A noise from behind them made Hannah glance the other. A loud thud startled her. The uniformed man was knocked out on the floor. The old woman stood over him.
“What happened?” Hannah asked.
“But he’s unconscious.”
“He fell hard,” the old woman said. “Now go. Run like I told you to.”
Hannah leapt the over the last few steps to the stairwell door. She leaned forward, resting her head on the door, and from the shadows came movement. She lashed out and the lockpick made contact.
She recognized the voice a moment before she recognized the figure. Nate, beaten and holding a hand to his wounded arm, stared. “Hannah,” he said. “What the hell are you doing?”
She stared back at him. “Nate?”
Too late, she remembered the old woman.
The old woman came up behind him and kicked him in the back of his knee. Already injured and standing lopsided, he fell.

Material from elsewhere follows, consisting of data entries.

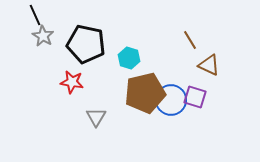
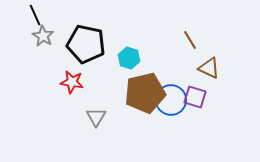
brown triangle: moved 3 px down
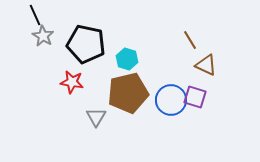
cyan hexagon: moved 2 px left, 1 px down
brown triangle: moved 3 px left, 3 px up
brown pentagon: moved 17 px left
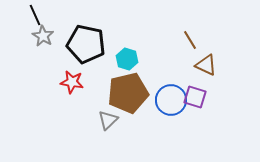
gray triangle: moved 12 px right, 3 px down; rotated 15 degrees clockwise
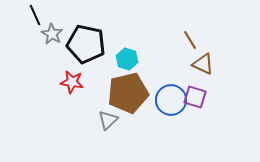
gray star: moved 9 px right, 2 px up
brown triangle: moved 3 px left, 1 px up
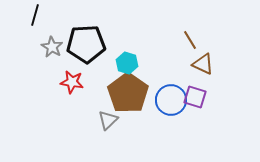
black line: rotated 40 degrees clockwise
gray star: moved 13 px down
black pentagon: rotated 15 degrees counterclockwise
cyan hexagon: moved 4 px down
brown pentagon: rotated 24 degrees counterclockwise
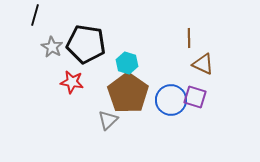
brown line: moved 1 px left, 2 px up; rotated 30 degrees clockwise
black pentagon: rotated 12 degrees clockwise
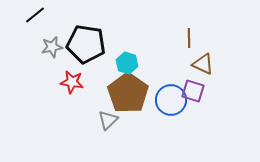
black line: rotated 35 degrees clockwise
gray star: rotated 30 degrees clockwise
purple square: moved 2 px left, 6 px up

The knife glinted in the old woman’s hand.
“Wait!” Hannah shouted. “He’s my friend.”
The old woman paused. She looked down at the confused and scared boy. He made no move to get up or get away.

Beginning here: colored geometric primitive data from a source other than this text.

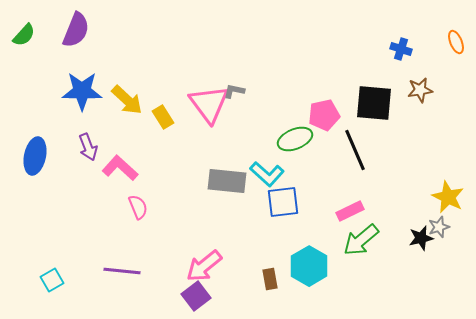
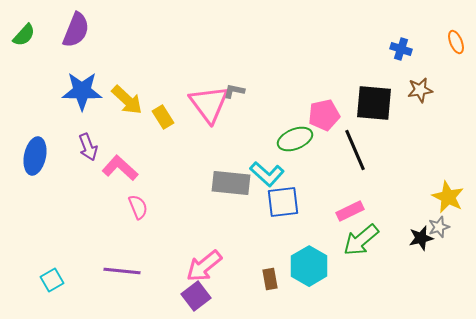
gray rectangle: moved 4 px right, 2 px down
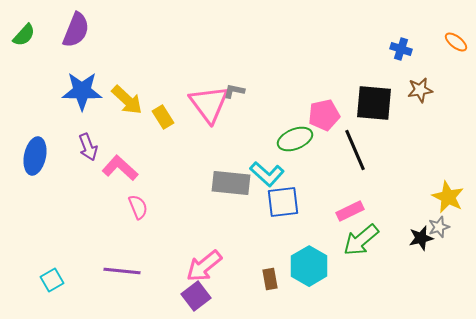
orange ellipse: rotated 30 degrees counterclockwise
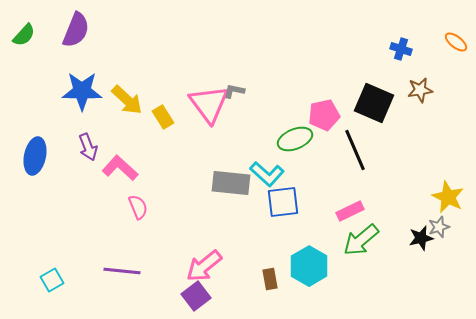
black square: rotated 18 degrees clockwise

The old woman put her knife down. “You have stupid friends,” she said. “Now keep moving.”
Nate remained on the floor, but he turned his head enough to focus on Hannah. “Han,” he whispered.
She turned away and pulled open the door to the basement stairs. The old woman shoved Hannah inside and pulled the door shut. “Lock it,” the woman said.
“What? I don’t have a key.”
“We won’t get through this if you don’t think. You’ve got a lockpick. Use it.”
“Will that work?” Hannah had never considered using a lockpick to lock something. A dim light lit the narrow stairwell.
“Make it work. Before that stupid boy or anyone else follows us.”
Hannah knelt at the keyhole. “He’s not stupid.” But though she liked him for his tough talk and dark eyes, his intelligence came scattershot.
“I’ve known men whose minds cut through the veils of the universe. That boy isn’t fit to cut butter for my toast.”
The lock dropped into place. “You don’t even know him.” Hannah stood.
A pounding on the door made Hannah jump.
Nate’s voice, muffled, came through the heavy metal door. He seemed to call her name, but it was hard to be sure.
“Don’t waste yourself on a boy who needs you to make excuses for him. Now move. We’re wasting time.”
Hannah wanted neither to leave Nate behind nor bring him with them. She thought of Clem. Why was Nate alone? Why has he beaten? Just for answers to her questions she needed to open the door to him.
The old woman was moving down the steep stairs. After giving the door a goodbye tap, as if Nate had any hope to hear it and understand it, she left Nate behind and followed the old woman down the stairs. The old woman’s back was stooped, but the fabric of the dress stretched tightly across muscles. Hannah found herself wondering again just how old the woman really was. “I don’t even know your name.”
“Nothing good can come of telling you,” the old woman said. They reached the basement door.
Perhaps the old woman was right about that. Hannah glanced back over her shoulder. “How many ways are there into the basement? This isn’t how I got in before, and it isn’t the way I got out either.” Cold emanated from the walls. Hannah possessed an excellent sense of direction, but the Asylum left her feeling lost.
“Many, but you can never use the same way twice.”
“Not without the right key.”
“Oh.” Hannah thought. “That nurse has the right key, doesn’t she?”
The old woman put a hand on the doorknob. “We don’t know what or who will be inside, so be prepared.”
“I was in there not that long ago. When I left it was empty.”
“You’re not young enough to believe that nothing changes when you’re not looking.” The old woman opened the basement door.